==== DATASET RECORDS
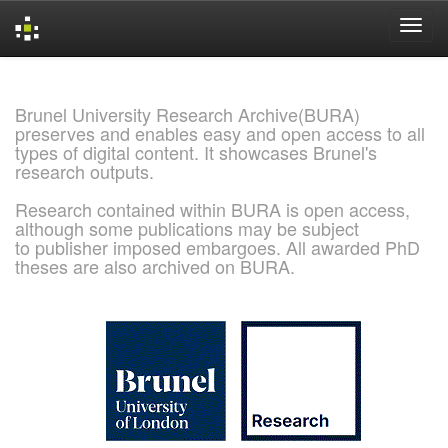
Skip
navigation
Brunel University Research Archive(BURA)
preserves and enables easy and open access to all
types of digital content. It showcases Brunel's
research outputs.
Research contained within BURA is open access,
although some publications may be subject
to publisher imposed embargoes. All awarded PhD
theses are also archived on BURA.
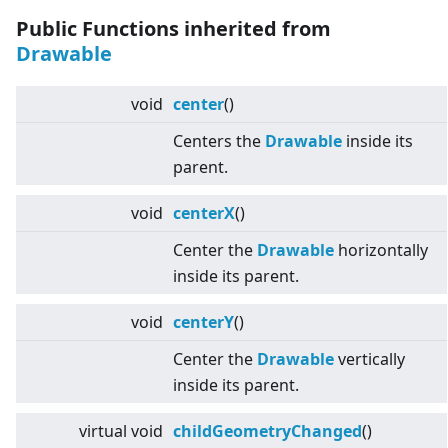
Public Functions inherited from
Drawable
void
center
()
Centers the
Drawable
inside its
parent.
void
centerX
()
Center the
Drawable
horizontally
inside its parent.
void
centerY
()
Center the
Drawable
vertically
inside its parent.
virtual
void
childGeometryChanged
()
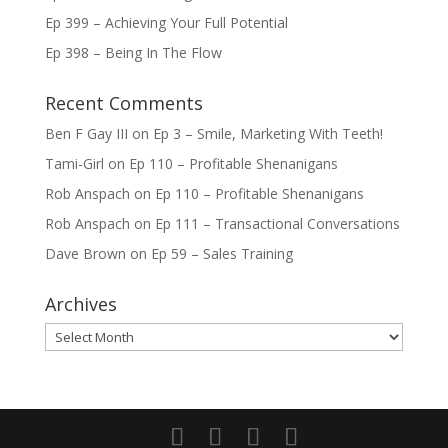
Ep 399 – Achieving Your Full Potential
Ep 398 – Being In The Flow
Recent Comments
Ben F Gay III
on
Ep 3 – Smile, Marketing With Teeth!
Tami-Girl
on
Ep 110 – Profitable Shenanigans
Rob Anspach
on
Ep 110 – Profitable Shenanigans
Rob Anspach
on
Ep 111 – Transactional Conversations
Dave Brown
on
Ep 59 – Sales Training
Archives
Archives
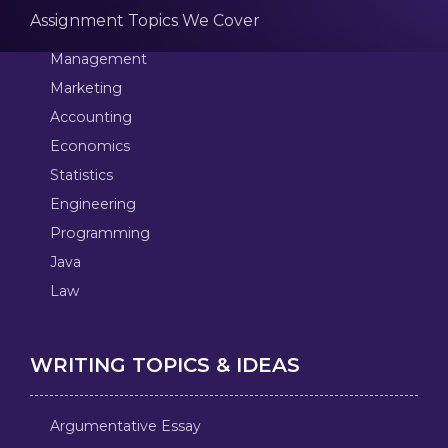
Assignment Topics We Cover
Management
Marketing
Accounting
Economics
Statistics
Engineering
Programming
Java
Law
WRITING TOPICS & IDEAS
Argumentative Essay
========
▶ **WORK INSTRUCTION**:
Output all of the records exactly as they appear above, but not the pictures.

▶ **WRITTEN RESPONSE**:
Skip
navigation
Brunel University Research Archive(BURA)
preserves and enables easy and open access to all
types of digital content. It showcases Brunel's
research outputs.
Research contained within BURA is open access,
although some publications may be subject
to publisher imposed embargoes. All awarded PhD
theses are also archived on BURA.
Public Functions inherited from
Drawable
void
center
()
Centers the
Drawable
inside its
parent.
void
centerX
()
Center the
Drawable
horizontally
inside its parent.
void
centerY
()
Center the
Drawable
vertically
inside its parent.
virtual
void
childGeometryChanged
()
Ep 399 – Achieving Your Full Potential
Ep 398 – Being In The Flow
Recent Comments
Ben F Gay III
on
Ep 3 – Smile, Marketing With Teeth!
Tami-Girl
on
Ep 110 – Profitable Shenanigans
Rob Anspach
on
Ep 110 – Profitable Shenanigans
Rob Anspach
on
Ep 111 – Transactional Conversations
Dave Brown
on
Ep 59 – Sales Training
Archives
Archives
Assignment Topics We Cover
Management
Marketing
Accounting
Economics
Statistics
Engineering
Programming
Java
Law
WRITING TOPICS & IDEAS
Argumentative Essay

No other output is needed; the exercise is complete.